Kate Wentworth had what some would consider a dream life in the Virgin Islands for three years after college. Now, at 26, she’s bracing for a winter in a yurt in York County without electricity or running water. We called her up to find out what it was about the endless Caribbean summer that drove her to seek out endless winter.
ISLAND TIME: What was Wentworth doing in the Virgin Islands? Her dad has a search and rescue business on St. Thomas. She went down to visit a few times and then “my round-trip flight ended up being a one-way.” She worked for the National Park Service on a cleanup and restoration effort on Hassel Island.
PARADISE LOST, INTENTIONALLY: Why leave? “I think maybe it was just living on an island that was 13 miles long (and had nine residents),” she said. “And getting tired of going to the beach.” But that sounds glorious. “I just saw a pattern developing, and I didn’t want to be a part of it,” she said. A pattern of stagnation. Ever since she finished college (she studied graphic design at the New England Institute of Art in Brookline, Massachusetts) she’s been shaking things up for herself.
SHAKE IT OFF (OR UP): She followed up her time in the Virgin Islands with a stint in Wisconsin, harvesting apples. Then there was an internship at the Turtle Island Preserve and education center in Boone, North Carolina. That didn’t last the full 14 months as scheduled; she had a disagreement with Eustace Conway, profiled by Elizabeth Gilbert in her pre-“Eat, Pray, Love” book, “The Last American Man,” during a serious cold snap when she was freezing. “I asked him for a few pieces of firewood and he gave me a big lecture on how our ancestors survived.” Then it was off to live with a boyfriend in a tepee in the Smoky Mountains. After they broke up, “I was like, ‘I am not done living in the woods or whatever it is I’m doing.’ ”
AND WHAT IS THAT? Trying to get back to basics. “Self-healing, growth, work on me,” she said. “I’m just trying to get in touch with my ancestral self.”
NOT SHIRLEY MACLAINE STYLE: Like past lives? Not exactly. Wentworth wants to get a feel for how her ancestors lived. The sight of “kids getting off the school bus with their phones in their hands, looking down like zombies” appalls her. “We don’t need this technology.” Although, it is useful for finding yurts. It was an ad she posted on Craigslist.org, offering labor in trade for free living in a cabin, that led her to the yurt.
IS IT COLD INSIDE? Generally the yurt stays cozy, thanks to the wood stove, which occasionally doubles as a cook top. (Wentworth worked out an arrangement with the landowners: She can help herself to any wood that’s already fallen, and that’s plentiful on the property). She also uses a propane stove for cooking. But during “two days of sideways rain” recently, her dog, a chow mix named Bruiser, let himself out at night and didn’t close the “door” behind him, soaking the carpets. She didn’t realize until she stepped on them. “Soggy wet socks is the last thing you want in the morning.”

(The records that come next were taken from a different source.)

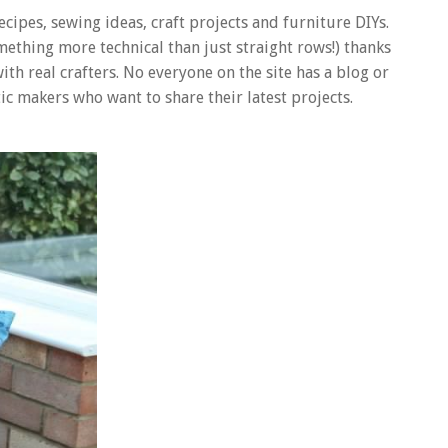
recipes, sewing ideas, craft projects and furniture DIYs.
omething more technical than just straight rows!) thanks
 with real crafters. No everyone on the site has a blog or
ic makers who want to share their latest projects.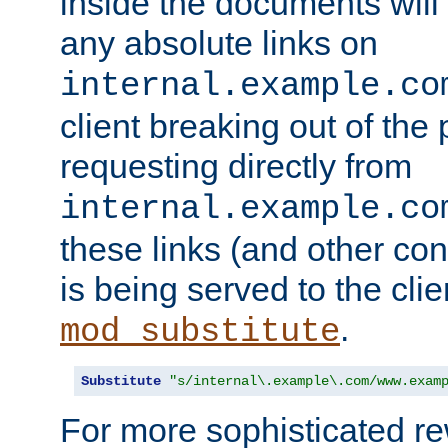
inside the documents will 
any absolute links on
internal.example.co
client breaking out of the
requesting directly from
internal.example.co
these links (and other cont
is being served to the clie
.
mod_substitute
Substitute
"s/internal\.example\.com/www.exam
For more sophisticated rew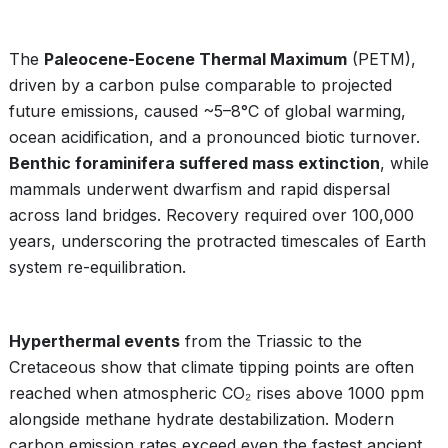
The
Paleocene-Eocene Thermal Maximum
(PETM),
driven by a carbon pulse comparable to projected
future emissions, caused ~5–8°C of global warming,
ocean acidification, and a pronounced biotic turnover.
Benthic foraminifera suffered mass extinction
, while
mammals underwent dwarfism and rapid dispersal
across land bridges. Recovery required over 100,000
years, underscoring the protracted timescales of Earth
system re-equilibration.
Hyperthermal events
from the Triassic to the
Cretaceous show that climate tipping points are often
reached when atmospheric CO₂ rises above 1000 ppm
alongside methane hydrate destabilization. Modern
carbon emission rates exceed even the fastest ancient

MAKING FUN: Friends let her shower at their places once or twice a week in exchange for labor. Like mucking out horse stalls. She gets “ridiculed a lot for living the way I do.” How so? “They call me a granola at work,” she said. It took her awhile to figure that out; she didn’t realize it was a gently mocking term. That’s cool, though: “I find it funny because I love granola. I eat it every day.”
LIGHTS OUT: At night she uses her head lamp and a battery-operated lantern, but generally relies on candlelight. “I find I can get candles at Goodwill for like 25 cents.”
A STITCH IN TIME: How does a 21st-century 26-year-old pass the time in a yurt? Reading, hanging out with Bruiser and doing a lot of knitting. Her grandmother taught her how when she was a child. Right now she only knows how to make hats, handbags and scarves, but she’s equipped herself with books to take her skills to sweater-making level: “Because it’s going to be a long winter.”
DELIVERY WOMAN: There’s no rent on the yurt, but she’s got to eat. Wentworth pays the bills with a part-time job making deliveries for Long Horn Horse & Pet Supply. This takes her out on Maine’s back roads, sometimes delivering to farms. “I love making those connections,” she said. Last summer, she worked on an organic farm in Buxton.
FARM FUTURES: Is she thinking of going into farming when the yurt experiment has played out? Having her own herd of sheep or alpaca for wool would be nice someday, she says. But not quite yet: “Maine is so big,” she said. “The world is so big.” Her mother moved around a lot when she was a kid. “Maybe that’s why I have this wanderlust,” she said. “I want to see everything and do everything, and I don’t think there is enough time in the world to do everything I want to do.”